Daneben haben – warum auch immer – Stars einen Auftritt, die im Original nie vorkamen: Talkshow-Host James Corden zum Beispiel und Model Cara Delevingne. Sogar Lady Gaga, Justin Bieber und David Beckham wurden groß angekündigt.

Kann man das Special überhaupt sehen, wenn man in Deutschland ist?

Eher nicht. „Friends: The Reunion“ startet am 27. Mai exklusiv bei dem US-amerikanischen Streamingdienst HBO Max. Der ist in Deutschland nicht verfügbar und damit ist das langersehnte „Friends“-Revival auch erst einmal fürs deutsche Publikum nicht zu sehen.

Es gibt einige Tricks, wie man trotzdem an den ersehnten TV-Stoff kommt: Mit VPN-Sofware, die den Servern von HBO Max eine US-amerikanische IP-Adresse vorgaukelt. Ganz hasenrein ist das aber nicht.

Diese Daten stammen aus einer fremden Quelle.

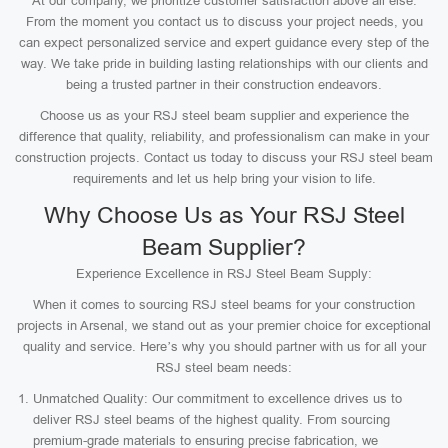
At our company, we prioritize customer satisfaction above all else.
From the moment you contact us to discuss your project needs, you
can expect personalized service and expert guidance every step of the
way. We take pride in building lasting relationships with our clients and
being a trusted partner in their construction endeavors.
Choose us as your RSJ steel beam supplier and experience the
difference that quality, reliability, and professionalism can make in your
construction projects. Contact us today to discuss your RSJ steel beam
requirements and let us help bring your vision to life.
Why Choose Us as Your RSJ Steel
Beam Supplier?
Experience Excellence in RSJ Steel Beam Supply:
When it comes to sourcing RSJ steel beams for your construction
projects in Arsenal, we stand out as your premier choice for exceptional
quality and service. Here’s why you should partner with us for all your
RSJ steel beam needs:
Unmatched Quality: Our commitment to excellence drives us to
deliver RSJ steel beams of the highest quality. From sourcing
premium-grade materials to ensuring precise fabrication, we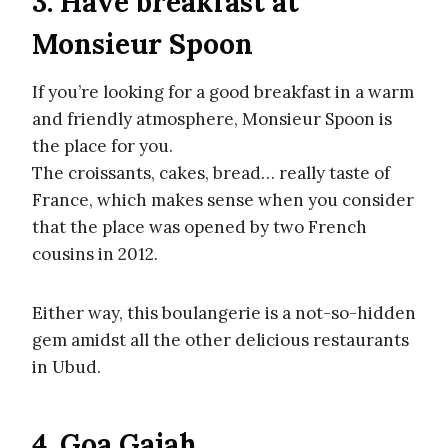
3. Have breakfast at
Monsieur Spoon
If you’re looking for a good breakfast in a warm
and friendly atmosphere, Monsieur Spoon is
the place for you.
The croissants, cakes, bread… really taste of
France, which makes sense when you consider
that the place was opened by two French
cousins in 2012.
Either way, this boulangerie is a not-so-hidden
gem amidst all the other delicious restaurants
in Ubud.
4. Goa Gajah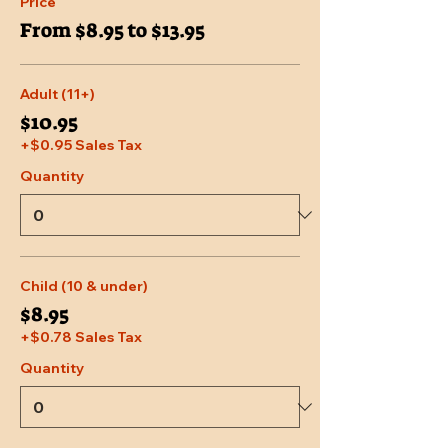
Price
From $8.95 to $13.95
Adult (11+)
$10.95
+$0.95 Sales Tax
Quantity
Child (10 & under)
$8.95
+$0.78 Sales Tax
Quantity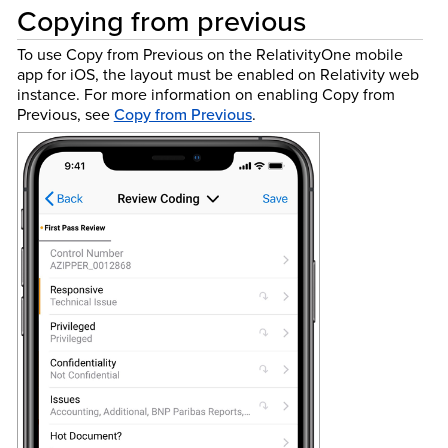
Copying from previous
To use Copy from Previous on the RelativityOne mobile
app for iOS, the layout must be enabled on Relativity web
instance.
For more information on enabling Copy from
Previous, see
Copy from Previous
.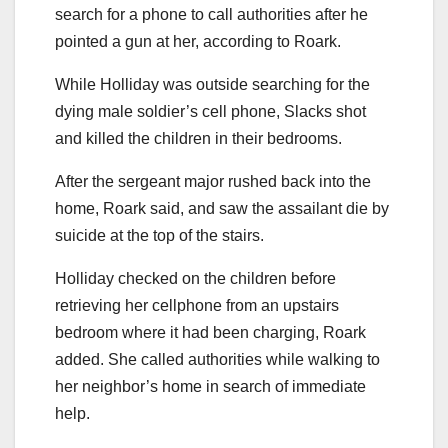
search for a phone to call authorities after he
pointed a gun at her, according to Roark.
While Holliday was outside searching for the
dying male soldier’s cell phone, Slacks shot
and killed the children in their bedrooms.
After the sergeant major rushed back into the
home, Roark said, and saw the assailant die by
suicide at the top of the stairs.
Holliday checked on the children before
retrieving her cellphone from an upstairs
bedroom where it had been charging, Roark
added. She called authorities while walking to
her neighbor’s home in search of immediate
help.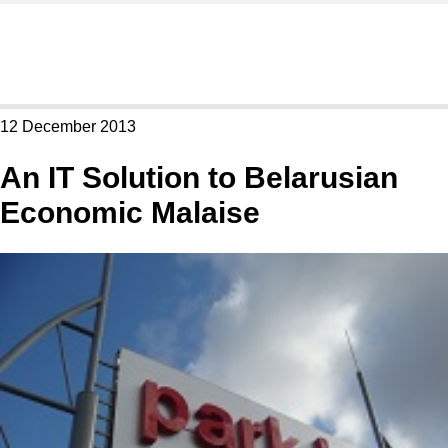
12 December 2013
An IT Solution to Belarusian
Economic Malaise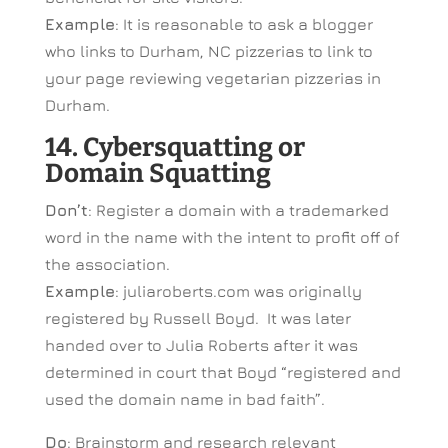
Example
: It is reasonable to ask a blogger
who links to Durham, NC pizzerias to link to
your page reviewing vegetarian pizzerias in
Durham.
14. Cybersquatting or
Domain Squatting
Don’t
: Register a domain with a trademarked
word in the name with the intent to profit off of
the association.
Example
: juliaroberts.com was originally
registered by Russell Boyd. It was later
handed over to Julia Roberts after it was
determined in court that Boyd “registered and
used the domain name in bad faith”.
Do
: Brainstorm and research relevant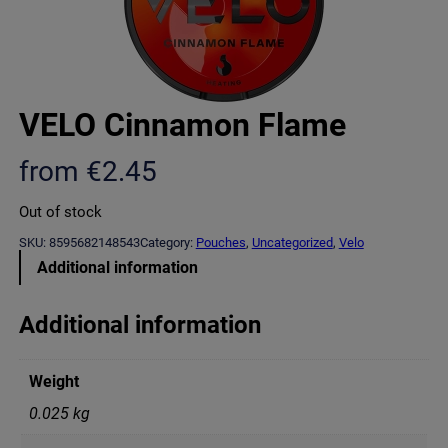
VELO Cinnamon Flame
from
€
2.45
Out of stock
SKU:
8595682148543
Category:
Pouches
, 
Uncategorized
, 
Velo
Additional information
Additional information
Weight
0.025 kg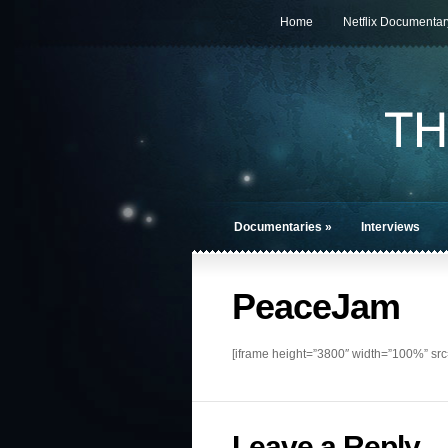
Home
Netflix Documentar
Documentaries
»
Interviews
PeaceJam
[iframe height=”3800″ width=”100%” sr
Leave a Reply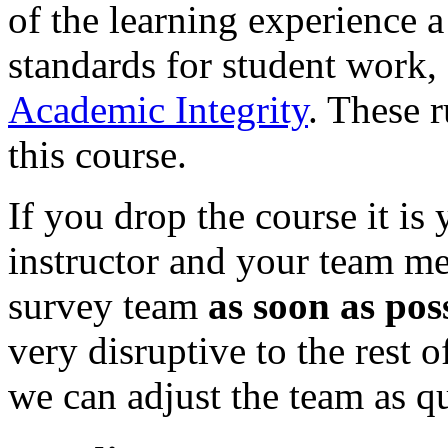
of the learning experience a
standards for student work,
Academic Integrity
. These r
this course.
If you drop the course it is 
instructor and your team me
survey team
as soon as pos
very disruptive to the rest o
we can adjust the team as qu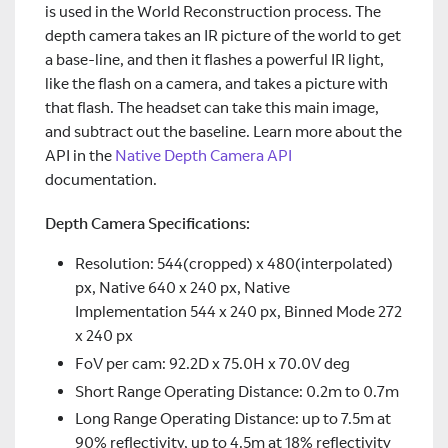
is used in the World Reconstruction process. The
depth camera takes an IR picture of the world to get
a base-line, and then it flashes a powerful IR light,
like the flash on a camera, and takes a picture with
that flash. The headset can take this main image,
and subtract out the baseline. Learn more about the
API in the
Native Depth Camera API
documentation.
Depth Camera Specifications:
Resolution: 544(cropped) x 480(interpolated)
px, Native 640 x 240 px, Native
Implementation 544 x 240 px, Binned Mode 272
x 240 px
FoV per cam: 92.2D x 75.0H x 70.0V deg
Short Range Operating Distance: 0.2m to 0.7m
Long Range Operating Distance: up to 7.5m at
90% reflectivity, up to 4.5m at 18% reflectivity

Ansonsten ist einfach noch Geduld gefragt: Der Sender Sky zeigt HBO-Max-Produktionen in Europa – vielleicht bald auch die „Friends“-Reunion?

Wo kann man die alten „Friends“-Staffel noch mal gucken?

Auf Netflix sind alle zehn „Friends“-Staffel zu finden. Also: Hässliche Fernsehsessel in Liegeposition stellen, Kapuzineräffchen Marcel auf den Schoß und nochmal darüber streiten, ob Ross und Rachel jetzt „on a break“ waren oder nicht.